Thursday, 7 August 2008

Hot Maintaining Communication Systems

A while ago Joe Armstrong posted a few simple ideas for hot maintenance on his blog (and I heart hot maintenance). It starts from a position of a fair few assumptions, such as your clustering service being OK with nodes arbitrarily joining and leaving, and any central data or state storage being OK with heterogeneous nodes connecting to it. But hey - good design principles anyway, so for arguments sake let's just call those assumptions validated...

Someone posted a very relevant question on the comments - what about upgrades that require changes to the protocol between nodes? This is a vital issue to address, because if you can't come up with a good solution for hot maintaining your communications glue, you have a limited amount of overall hot maintenance you can practically achieve.

The answers to this question are as varied as there are design patterns, but using the same set of assumptions we read into Joe's original post, here are 3 techniques that should be fairly portable:

Dual-headed. If you're changing transports you can introduce nodes that communicate using both protocols. You duplicate traffic (if you do it fairly unscientifically) but it's viable for a rolling upgrade.

Versioned interfaces. If you're changing the message format, version the messages. This will let you gradually move nodes onto the new build and give you some added benefits like A/B testing, faster future upgrades and rollbacks.

Translation gateway. So far we've assumed a group of nodes in a single location. For a distributed system with collections of nodes in distinct places, a gateway that speaks protocol 'old' on one side and protocol 'new' on the other might work best, letting you upgrade cluster-by-cluster without taking down the whole system.

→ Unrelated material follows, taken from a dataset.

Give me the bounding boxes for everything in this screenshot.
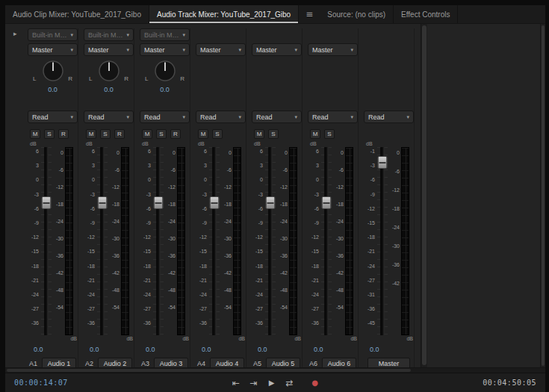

To get the right answer for any given system the first thing to do is study the communication pattern - how much is management vs. service, what is node to node vs. node to DB, and how much crosses geographical locations? This gives you your architectural options, beyond which you just need to keep your state tracking heterogeneous, your data partitionable, and (to make your own life easier) your inconsistency window as long as the business rules allow.